Childhood then introduces more sophisticated pursuits, collecting rocks, trading stickers, and asking “why?” with the persistence of a tax auditor.
By the time school arrives, passions grow serious. We pledge eternal loyalty to dinosaurs, football teams, or whichever cartoon character currently possesses the most impressive superpowers. Friendships are sworn with solemn oaths that last at least until Tuesday.
And then, without warning, adolescence appears. Suddenly the opposite sex becomes fascinating, terrifying, and mysteriously capable of rearranging one’s personality with a single glance.
Homework loses urgency, mirrors gain importance, and love, previously unknown to science, arrives like a dramatic plot twist nobody remembers signing up for.
And oh, what a journey it is. For most of us, this inevitable ambush arrived somewhere in the high-school chapters of our life story.
One harmless glance, and suddenly the internal wiring short-circuits.

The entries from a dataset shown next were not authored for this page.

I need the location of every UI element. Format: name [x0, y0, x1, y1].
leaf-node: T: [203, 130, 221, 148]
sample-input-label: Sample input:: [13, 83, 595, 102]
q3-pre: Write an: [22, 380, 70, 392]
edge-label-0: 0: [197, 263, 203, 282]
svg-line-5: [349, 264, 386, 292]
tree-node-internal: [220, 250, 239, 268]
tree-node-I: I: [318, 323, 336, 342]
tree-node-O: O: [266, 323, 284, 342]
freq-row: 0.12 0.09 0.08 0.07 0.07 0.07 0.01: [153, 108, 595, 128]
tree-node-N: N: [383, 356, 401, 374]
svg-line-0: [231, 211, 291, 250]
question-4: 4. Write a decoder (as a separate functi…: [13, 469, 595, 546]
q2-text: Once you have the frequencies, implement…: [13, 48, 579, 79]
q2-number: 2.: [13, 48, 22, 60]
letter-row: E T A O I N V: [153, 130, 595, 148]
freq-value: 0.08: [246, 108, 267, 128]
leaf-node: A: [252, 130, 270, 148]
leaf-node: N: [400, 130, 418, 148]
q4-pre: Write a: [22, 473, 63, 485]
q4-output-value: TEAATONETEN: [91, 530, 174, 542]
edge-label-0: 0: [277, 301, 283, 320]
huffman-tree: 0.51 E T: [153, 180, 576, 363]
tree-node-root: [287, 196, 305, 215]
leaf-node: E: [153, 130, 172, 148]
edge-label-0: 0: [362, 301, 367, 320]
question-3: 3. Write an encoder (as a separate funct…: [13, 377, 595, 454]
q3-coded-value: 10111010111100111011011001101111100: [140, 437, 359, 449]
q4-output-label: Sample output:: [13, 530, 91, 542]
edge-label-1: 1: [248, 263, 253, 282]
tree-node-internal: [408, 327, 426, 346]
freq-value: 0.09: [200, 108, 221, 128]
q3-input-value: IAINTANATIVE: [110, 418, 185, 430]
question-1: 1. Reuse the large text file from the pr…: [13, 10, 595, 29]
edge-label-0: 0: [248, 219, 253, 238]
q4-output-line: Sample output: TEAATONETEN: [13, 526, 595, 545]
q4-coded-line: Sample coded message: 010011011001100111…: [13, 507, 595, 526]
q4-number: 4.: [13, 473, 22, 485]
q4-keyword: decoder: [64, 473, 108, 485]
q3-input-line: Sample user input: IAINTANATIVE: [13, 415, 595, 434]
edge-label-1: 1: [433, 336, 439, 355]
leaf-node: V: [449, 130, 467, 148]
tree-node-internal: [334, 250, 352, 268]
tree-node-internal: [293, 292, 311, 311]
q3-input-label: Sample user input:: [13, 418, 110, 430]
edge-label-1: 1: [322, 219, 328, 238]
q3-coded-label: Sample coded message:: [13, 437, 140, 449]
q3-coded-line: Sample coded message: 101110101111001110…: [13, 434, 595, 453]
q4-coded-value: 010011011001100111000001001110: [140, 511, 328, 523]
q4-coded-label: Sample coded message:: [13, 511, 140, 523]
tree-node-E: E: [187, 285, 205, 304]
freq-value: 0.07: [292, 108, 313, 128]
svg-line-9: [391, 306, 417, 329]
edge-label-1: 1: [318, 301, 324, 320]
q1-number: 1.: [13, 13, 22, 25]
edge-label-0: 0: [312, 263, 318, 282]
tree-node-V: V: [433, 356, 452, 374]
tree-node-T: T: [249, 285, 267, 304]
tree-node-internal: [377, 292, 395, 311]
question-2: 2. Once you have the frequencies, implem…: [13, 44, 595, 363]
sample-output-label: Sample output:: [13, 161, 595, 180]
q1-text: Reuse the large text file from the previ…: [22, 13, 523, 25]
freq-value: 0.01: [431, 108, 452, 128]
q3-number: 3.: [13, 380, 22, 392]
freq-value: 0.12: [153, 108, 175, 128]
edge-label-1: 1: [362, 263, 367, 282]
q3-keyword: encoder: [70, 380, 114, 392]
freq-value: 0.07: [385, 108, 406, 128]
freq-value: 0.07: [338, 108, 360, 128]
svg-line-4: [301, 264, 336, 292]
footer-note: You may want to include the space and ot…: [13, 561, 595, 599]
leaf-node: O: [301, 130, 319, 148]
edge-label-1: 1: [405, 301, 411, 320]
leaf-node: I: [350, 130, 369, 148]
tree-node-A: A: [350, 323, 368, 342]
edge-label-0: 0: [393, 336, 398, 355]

The heart pounds faster than Usain Bolt in the 100-metre final, or like spotting the last parking space at Airport Junction on a Saturday morning. Our normally calm, well-organised cognitive machinery collapses into chaos, incapable of forming a sensible sentence, let alone a strategy.

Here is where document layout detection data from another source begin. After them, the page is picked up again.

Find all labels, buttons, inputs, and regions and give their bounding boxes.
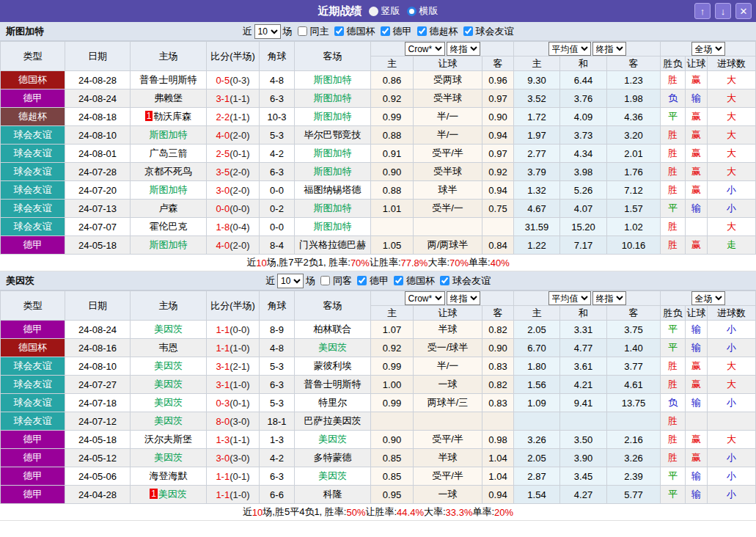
avg-home: 1.72 — [514, 108, 560, 126]
match-date: 24-04-28 — [65, 486, 131, 504]
home-team-name: 京都不死鸟 — [144, 166, 192, 177]
avg-away: 5.77 — [607, 486, 661, 504]
away-team: 斯图加特 — [295, 71, 371, 90]
result-winloss: 平 — [661, 321, 686, 339]
home-team: 美因茨 — [131, 357, 207, 376]
odds-away: 0.75 — [482, 200, 514, 218]
corner-count: 8-4 — [260, 236, 295, 255]
final-odds-select[interactable]: 终指 — [592, 291, 626, 305]
home-team-name: 美因茨 — [154, 324, 183, 335]
odds-away: 0.82 — [482, 321, 514, 339]
odds-away: 0.83 — [482, 394, 514, 412]
handicap-result: 赢 — [686, 163, 708, 181]
match-date: 24-07-27 — [65, 376, 131, 394]
window-title: 近期战绩 — [318, 4, 362, 18]
radio-selected-icon[interactable] — [407, 7, 416, 16]
column-header-3: 比分(半场) — [207, 42, 260, 71]
avg-home — [514, 412, 560, 431]
halftime-score: (0-0) — [230, 324, 249, 335]
halftime-score: (1-1) — [230, 112, 249, 123]
move-up-button[interactable]: ↑ — [694, 3, 711, 19]
fulltime-score: 0-5 — [216, 75, 230, 86]
summary-segment-7: 70% — [449, 257, 469, 268]
league-label-0: 德甲 — [370, 274, 389, 288]
final-odds-select[interactable]: 终指 — [592, 42, 626, 56]
sub-header-0-1: 让球 — [414, 306, 482, 321]
handicap-result — [686, 412, 708, 431]
home-team-name: 美因茨 — [154, 452, 183, 463]
summary-segment-4: 让胜率: — [370, 256, 401, 269]
result-winloss: 平 — [661, 486, 686, 504]
layout-radio-vertical[interactable]: 竖版 — [369, 4, 400, 18]
home-team-name: 美因茨 — [154, 379, 183, 390]
summary-segment-6: 大率: — [424, 505, 446, 519]
average-select[interactable]: 平均值 — [548, 291, 591, 305]
corner-count: 4-8 — [260, 339, 295, 357]
match-type-badge: 德甲 — [1, 467, 65, 486]
halftime-score: (1-1) — [230, 434, 249, 445]
table-row: 德甲24-05-12美因茨3-0(3-0)4-2多特蒙德0.85半球1.042.… — [1, 449, 756, 467]
away-team: 科隆 — [295, 486, 371, 504]
section-header-bar: 斯图加特近10场同主德国杯德甲德超杯球会友谊 — [0, 22, 756, 41]
recent-count-select[interactable]: 10 — [277, 274, 304, 288]
league-checkbox-0[interactable] — [357, 276, 367, 285]
home-team: 沃尔夫斯堡 — [131, 431, 207, 449]
fulltime-select[interactable]: 全场 — [691, 291, 725, 305]
close-button[interactable]: ✕ — [735, 3, 752, 19]
avg-away: 3.75 — [607, 321, 661, 339]
league-checkbox-3[interactable] — [463, 26, 473, 36]
match-date: 24-07-12 — [65, 412, 131, 431]
odds-company-select[interactable]: Crow* — [405, 291, 445, 305]
final-odds-select[interactable]: 终指 — [447, 42, 480, 56]
sub-header-1-0: 主 — [514, 56, 560, 71]
table-row: 球会友谊24-07-20斯图加特3-0(2-0)0-0福图纳锡塔德0.88球半0… — [1, 181, 756, 200]
results-table: 类型日期主场比分(半场)角球客场Crow*终指平均值终指全场主让球客主和客胜负让… — [0, 41, 756, 255]
league-checkbox-2[interactable] — [440, 276, 449, 285]
fulltime-score: 1-3 — [216, 434, 230, 445]
avg-home: 1.32 — [514, 181, 560, 200]
avg-draw — [560, 412, 607, 431]
same-venue-checkbox[interactable] — [298, 26, 307, 36]
away-team-name: 门兴格拉德巴赫 — [299, 239, 366, 250]
match-filters: 近10场同客德甲德国杯球会友谊 — [265, 274, 491, 288]
odds-home: 1.00 — [371, 376, 414, 394]
fulltime-select[interactable]: 全场 — [691, 42, 725, 56]
table-row: 德甲24-05-06海登海默1-1(0-1)6-3美因茨0.85受平/半1.04… — [1, 467, 756, 486]
radio-unselected-icon[interactable] — [369, 7, 378, 16]
column-header-2: 主场 — [131, 291, 207, 321]
away-team-name: 蒙彼利埃 — [314, 360, 352, 371]
odds-handicap-line: 球半 — [414, 181, 482, 200]
fulltime-score: 0-0 — [216, 203, 230, 214]
score-cell: 0-3(0-1) — [207, 394, 260, 412]
league-checkbox-2[interactable] — [417, 26, 427, 36]
away-team-name: 斯图加特 — [314, 221, 352, 232]
layout-radio-horizontal[interactable]: 横版 — [407, 4, 438, 18]
avg-draw: 3.76 — [560, 90, 607, 108]
away-team: 福图纳锡塔德 — [295, 181, 371, 200]
recent-count-select[interactable]: 10 — [254, 24, 281, 39]
league-checkbox-1[interactable] — [381, 26, 390, 36]
table-row: 球会友谊24-08-10美因茨3-1(2-1)5-3蒙彼利埃0.99半/一0.8… — [1, 357, 756, 376]
rank-badge: 1 — [150, 489, 158, 499]
sub-header-1-1: 和 — [560, 306, 607, 321]
section-header-bar: 美因茨近10场同客德甲德国杯球会友谊 — [0, 271, 756, 291]
column-header-5: 客场 — [295, 291, 371, 321]
odds-company-select[interactable]: Crow* — [405, 42, 445, 56]
summary-segment-0: 近 — [243, 505, 252, 519]
league-checkbox-1[interactable] — [394, 276, 403, 285]
league-label-1: 德甲 — [393, 25, 412, 38]
match-type-badge: 德甲 — [1, 431, 65, 449]
league-checkbox-0[interactable] — [334, 26, 344, 36]
summary-segment-5: 77.8% — [401, 257, 428, 268]
avg-home: 3.52 — [514, 90, 560, 108]
away-team: 斯图加特 — [295, 218, 371, 236]
sub-header-1-0: 主 — [514, 306, 560, 321]
match-date: 24-08-18 — [65, 108, 131, 126]
move-down-button[interactable]: ↓ — [715, 3, 731, 19]
same-venue-checkbox[interactable] — [320, 276, 330, 285]
table-row: 德国杯24-08-16韦恩1-1(1-0)4-8美因茨0.92受一/球半0.90… — [1, 339, 756, 357]
average-select[interactable]: 平均值 — [548, 42, 591, 56]
result-winloss: 胜 — [661, 449, 686, 467]
final-odds-select[interactable]: 终指 — [447, 291, 480, 305]
avg-away — [607, 412, 661, 431]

And what triggered this internal storm? Perhaps the theatrical flick of hair covering half a face, or a smile so incendiary it seemed to tug directly on the heartstrings, demanding further investigation for purely scientific reasons, of course. Before long, the entire friend group knows of your chosen interest, just as you know of theirs.
The Brotherhood Code requires full cooperation: hallway positioning, carefully timed loitering, and the hope, never guaranteed, of a nod, a hello, or eye contact lasting longer than a blink.

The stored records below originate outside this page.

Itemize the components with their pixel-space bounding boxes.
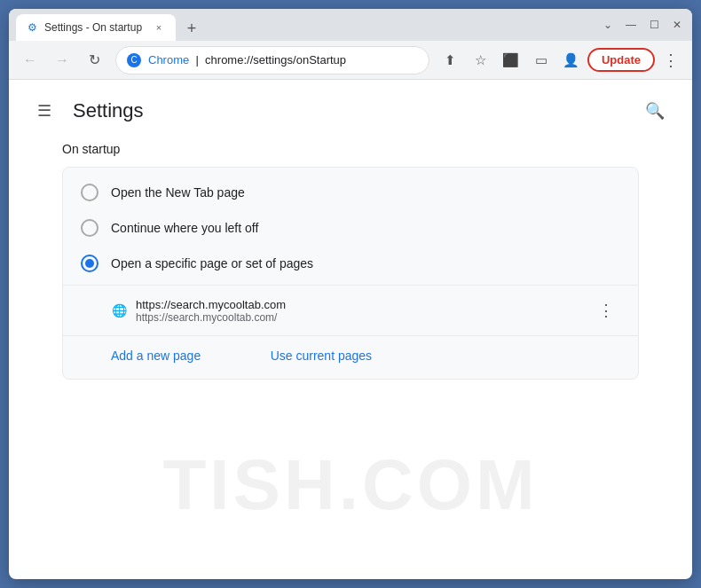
section-label: On startup: [62, 142, 639, 156]
page-content: ☰ Settings 🔍 On startup Open the New Tab…: [9, 80, 692, 415]
refresh-button[interactable]: ↻: [80, 46, 108, 74]
use-current-pages-button[interactable]: Use current pages: [223, 340, 390, 372]
address-site: Chrome | chrome://settings/onStartup: [148, 53, 346, 67]
extension-icon[interactable]: ⬛: [497, 46, 525, 74]
tab-area: ⚙ Settings - On startup × +: [16, 9, 596, 41]
forward-button[interactable]: →: [48, 46, 76, 74]
toolbar-actions: ⬆ ☆ ⬛ ▭ 👤 Update ⋮: [437, 46, 685, 74]
new-tab-button[interactable]: +: [179, 16, 204, 41]
profile-icon[interactable]: 👤: [557, 46, 586, 74]
tab-search-icon[interactable]: ▭: [527, 46, 555, 74]
url-texts: https://search.mycooltab.com https://sea…: [136, 298, 583, 324]
url-display-name: https://search.mycooltab.com: [136, 298, 583, 311]
option-specific-page-label: Open a specific page or set of pages: [111, 256, 313, 270]
url-address: https://search.mycooltab.com/: [136, 311, 583, 324]
share-icon[interactable]: ⬆: [437, 46, 465, 74]
window-controls: ⌄ — ☐ ✕: [600, 17, 685, 33]
bookmark-icon[interactable]: ☆: [467, 46, 495, 74]
tab-favicon: ⚙: [25, 20, 39, 35]
divider-2: [63, 335, 638, 336]
url-more-button[interactable]: ⋮: [592, 296, 620, 325]
options-card: Open the New Tab page Continue where you…: [62, 167, 639, 380]
settings-body: On startup Open the New Tab page Continu…: [9, 142, 692, 415]
hamburger-menu-button[interactable]: ☰: [30, 94, 59, 128]
radio-specific-page[interactable]: [81, 255, 98, 272]
tab-close-button[interactable]: ×: [151, 20, 167, 35]
page-wrapper: ☰ Settings 🔍 On startup Open the New Tab…: [9, 80, 692, 579]
watermark: TISH.COM: [162, 444, 538, 526]
divider: [63, 285, 638, 286]
title-bar: ⚙ Settings - On startup × + ⌄ — ☐ ✕: [9, 9, 692, 41]
option-new-tab-label: Open the New Tab page: [111, 185, 245, 200]
page-title: Settings: [73, 99, 144, 122]
settings-header: ☰ Settings 🔍: [9, 80, 692, 142]
address-url: chrome://settings/onStartup: [205, 53, 346, 67]
tab-title: Settings - On startup: [44, 21, 142, 34]
minimize-button[interactable]: —: [623, 17, 639, 33]
search-settings-button[interactable]: 🔍: [639, 95, 671, 127]
chrome-menu-button[interactable]: ⋮: [657, 46, 685, 74]
site-name: Chrome: [148, 53, 189, 67]
back-button[interactable]: ←: [16, 46, 44, 74]
radio-continue[interactable]: [81, 219, 98, 237]
close-button[interactable]: ✕: [669, 17, 685, 33]
chevron-down-icon[interactable]: ⌄: [600, 17, 616, 33]
option-new-tab[interactable]: Open the New Tab page: [63, 175, 638, 210]
active-tab[interactable]: ⚙ Settings - On startup ×: [16, 14, 176, 41]
url-entry: 🌐 https://search.mycooltab.com https://s…: [63, 289, 638, 332]
radio-new-tab[interactable]: [81, 184, 98, 201]
url-site-icon: 🌐: [111, 302, 127, 318]
option-continue[interactable]: Continue where you left off: [63, 210, 638, 246]
maximize-button[interactable]: ☐: [646, 17, 662, 33]
browser-window: ⚙ Settings - On startup × + ⌄ — ☐ ✕ ← → …: [9, 9, 692, 579]
option-specific-page[interactable]: Open a specific page or set of pages: [63, 246, 638, 281]
add-new-page-button[interactable]: Add a new page: [63, 340, 218, 372]
option-continue-label: Continue where you left off: [111, 221, 258, 235]
chrome-favicon: C: [127, 53, 141, 67]
update-button[interactable]: Update: [587, 48, 655, 72]
address-bar[interactable]: C Chrome | chrome://settings/onStartup: [115, 46, 429, 74]
toolbar: ← → ↻ C Chrome | chrome://settings/onSta…: [9, 41, 692, 80]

Then comes the school dance. The music swells, courage appears from nowhere, and she says yes. Suddenly she’s at the movies with you, stealing your chips, French fries if we must be formal, and the air itself feels charged with evidence of young love.
Most of these romances end in melodrama, moping, and emergency counselling from friends, which raises the uncomfortable question: if given the chance, would you erase it all to avoid the heartbreak?
That, of course, was the delicious dilemma at the heart of Eternal Sunshine of the Spotless Mind, the wonderfully strange film by Michel Gondry starring Jim Carrey and Kate Winslet.
I loved it, mostly because it asks the one question none of us can answer with confidence: would you really delete the pain, knowing you’d also lose the magic?
Though after careful consideration, I suspect that unless someone has lived a life resembling a particularly gloomy soap opera, most of us would keep the memories, rollercoaster loops and all.
We like to sound philosophical about it, declaring that life is nothing more than a collection of moments stored in the attic of the mind, and irritatingly, that turns out to be true.
I have yet to see anyone enjoying their worldly possessions after the final curtain call.
It is our experiences, especially the inconvenient ones, that shape us as we stumble along life’s obstacle course. Heartbreak teaches resilience, embarrassment teaches humility, and disappointment teaches us that things rarely go according to the script.
And for the cherry on top, somewhere in that mental highlight reel you sit with your high school companion, watching Luke Skywalker saving the galaxy and walking into the sunset.
Proof that no matter how chaotic life becomes, part of us still expects the music to play at exactly the right moment.